RTFM

Open-source multi-domain retrieval layer for AI agents — FTS5 + semantic search, 10 parsers, knowledge graph, Obsidian integration, MCP native.

RTFM

Retrieve The Forgotten Memory

The open retrieval layer your AI agent was missing

Index everything in your project — code, docs, PDFs, legal texts, research, data — and your agent finds the right context instantly. No hallucinations. No cloud. No API costs.

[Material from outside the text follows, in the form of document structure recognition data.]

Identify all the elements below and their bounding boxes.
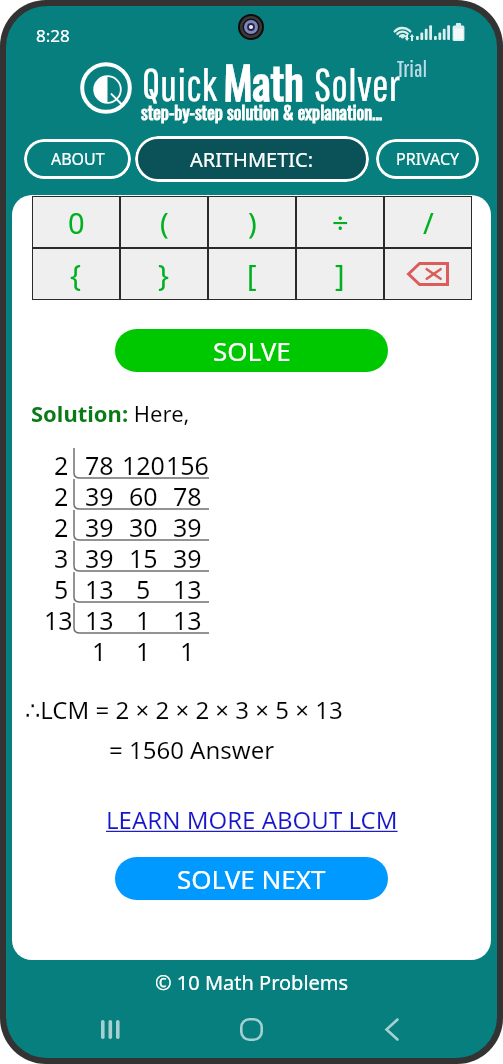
- button[interactable]: {: [33, 249, 119, 299]
- staticText: ARITHMETIC:: [190, 146, 314, 173]
- button[interactable]: LEARN MORE ABOUT LCM: [102, 799, 402, 840]
- staticText: 13: [85, 572, 114, 603]
- button[interactable]: (: [121, 197, 207, 247]
- staticText: © 10 Math Problems: [155, 969, 349, 996]
- staticText: ]: [335, 255, 345, 294]
- staticText: 1: [136, 603, 151, 634]
- staticText: 78: [85, 448, 114, 479]
- staticText: ABOUT: [51, 148, 105, 170]
- staticText: Trial: [397, 55, 428, 81]
- button[interactable]: [: [209, 249, 295, 299]
- button[interactable]: ÷: [297, 197, 383, 247]
- other: Backspace: [407, 262, 449, 286]
- button[interactable]: Home: [227, 1006, 275, 1052]
- staticText: 1: [180, 634, 195, 665]
- staticText: 13: [173, 572, 202, 603]
- staticText: ÷: [332, 203, 349, 242]
- staticText: 39: [85, 541, 114, 572]
- staticText: 3: [54, 541, 73, 572]
- button[interactable]: ABOUT: [24, 139, 131, 179]
- staticText: 1: [92, 634, 107, 665]
- staticText: 60: [129, 479, 158, 510]
- staticText: {: [70, 255, 82, 294]
- button[interactable]: Back: [368, 1006, 416, 1052]
- staticText: /: [423, 203, 434, 242]
- button[interactable]: ]: [297, 249, 383, 299]
- staticText: 13: [85, 603, 114, 634]
- staticText: 5: [54, 572, 73, 603]
- staticText: PRIVACY: [396, 148, 460, 170]
- staticText: 39: [85, 479, 114, 510]
- staticText: 2: [54, 510, 73, 541]
- staticText: 120: [122, 448, 165, 479]
- staticText: 1: [136, 634, 151, 665]
- staticText: Quick Math Solver: [142, 49, 400, 114]
- staticText: 39: [173, 541, 202, 572]
- staticText: ∴LCM = 2 × 2 × 2 × 3 × 5 × 13: [25, 693, 343, 726]
- staticText: }: [158, 255, 170, 294]
- staticText: 156: [166, 448, 209, 479]
- staticText: 0: [68, 203, 85, 242]
- staticText: 13: [173, 603, 202, 634]
- staticText: 39: [173, 510, 202, 541]
- staticText: 30: [129, 510, 158, 541]
- button[interactable]: ): [209, 197, 295, 247]
- button[interactable]: 0: [33, 197, 119, 247]
- staticText: 8:28: [36, 24, 70, 47]
- staticText: 78: [173, 479, 202, 510]
- button[interactable]: SOLVE: [115, 329, 388, 372]
- staticText: = 1560 Answer: [109, 733, 275, 766]
- staticText: SOLVE NEXT: [177, 861, 326, 896]
- staticText: SOLVE: [213, 333, 291, 368]
- staticText: 5: [136, 572, 151, 603]
- button[interactable]: /: [385, 197, 471, 247]
- button[interactable]: SOLVE NEXT: [115, 857, 388, 900]
- button[interactable]: PRIVACY: [376, 139, 479, 179]
- staticText: 13: [44, 603, 73, 634]
- button[interactable]: ARITHMETIC:: [135, 136, 369, 182]
- button[interactable]: }: [121, 249, 207, 299]
- staticText: (: [160, 203, 169, 242]
- staticText: 2: [54, 448, 73, 479]
- staticText: 15: [129, 541, 158, 572]
- staticText: Solution: Here,: [31, 398, 190, 428]
- button[interactable]: Recents: [87, 1006, 135, 1052]
- staticText: [: [247, 255, 257, 294]
- staticText: step-by-step solution & explanation...: [141, 99, 383, 126]
- staticText: ): [248, 203, 257, 242]
- button[interactable]: Backspace: [385, 249, 471, 299]
- staticText: 2: [54, 479, 73, 510]
- staticText: 39: [85, 510, 114, 541]
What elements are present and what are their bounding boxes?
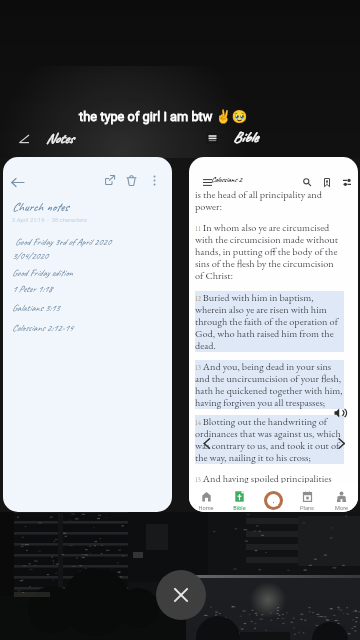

Free · Local · Open Source · MIT

PyPI version License: MIT Python MCP Claude Code GitHub stars


The problem

Your AI agent is flying blind.

It greps through thousands of files, misses the doc that answers the question, invents modules that don't exist, forgets what you decided last session. The bigger the project, the worse it gets. You've added a smarter model. It didn't help. Because the bottleneck isn't intelligence — it's retrieval.

Code indexers (Augment, Sourcegraph, Cursor) only see code. But your project isn't just code. It's specs, PRs, architecture decisions, research papers, PDFs, regulations, vault notes — the context your agent needs to stop guessing.

Why I built this

I was writing a French tax article (~50 pages of regulatory text, cross-references between code articles, case law, administrative doctrine). Claude Code kept grep-ing the same directories in loops, running out of context, and producing confidently wrong citations. I'd added more memory, better prompts, a smarter model. None of it worked, because the agent wasn't reasoning badly — it just couldn't find the right paragraph in a 2,000-file legal corpus. So I stopped trying to make the model smarter and built the layer it was missing. That's RTFM.

The solution

RTFM indexes everything. One command, one SQLite file, one retrieval layer your agent queries before grepping.

pip install rtfm-ai && cd your-project && rtfm init

30 seconds. Claude Code now searches your indexed knowledge base — code and docs and PDFs and whatever else you drop in — with full-text, semantic, or hybrid search. The agent sees 300 tokens of metadata first, then expands only what's relevant. Progressive disclosure instead of context dumps.

Free. Runs locally. No API keys. No cloud. Your data stays yours.

What it looks like

$ rtfm search "authentication flow" --limit 3
[1] src/auth/handlers.py > authenticate_user (p.2)    score 9.12
    src/auth/handlers.py:147  42 lines
[2] docs/architecture/auth.md > SSO flow (p.1)        score 7.84
    docs/architecture/auth.md:1   23 lines
[3] docs/ADR/0007-oauth.md > Decision (p.1)           score 6.90
    docs/ADR/0007-oauth.md:12  18 lines

Three results, ~300 tokens. The agent decides what to read next with rtfm_expand(source, target_section) — not a context dump, a conversation.


Quick start

Recommended — Claude Code plugin

In Claude Code (CLI or Desktop Code tab) :

/plugin marketplace add roomi-fields/rtfm
/plugin install rtfm@rtfm

That's it. The plugin auto-initializes each project on first use:

  • Creates .rtfm/library.db (one SQLite file)
  • Injects search instructions into CLAUDE.md
  • Pre-grants permission for the MCP tools (no prompt every search)
  • Indexes the project on the first prompt, re-indexes incrementally on every prompt

No pip install required. Pure Python, runs on Linux / macOS / Windows / WSL with Python 3.10+ already on PATH. The plugin bundles its own MCP server (no mcp SDK dep) and resolves python3 / python / py automatically.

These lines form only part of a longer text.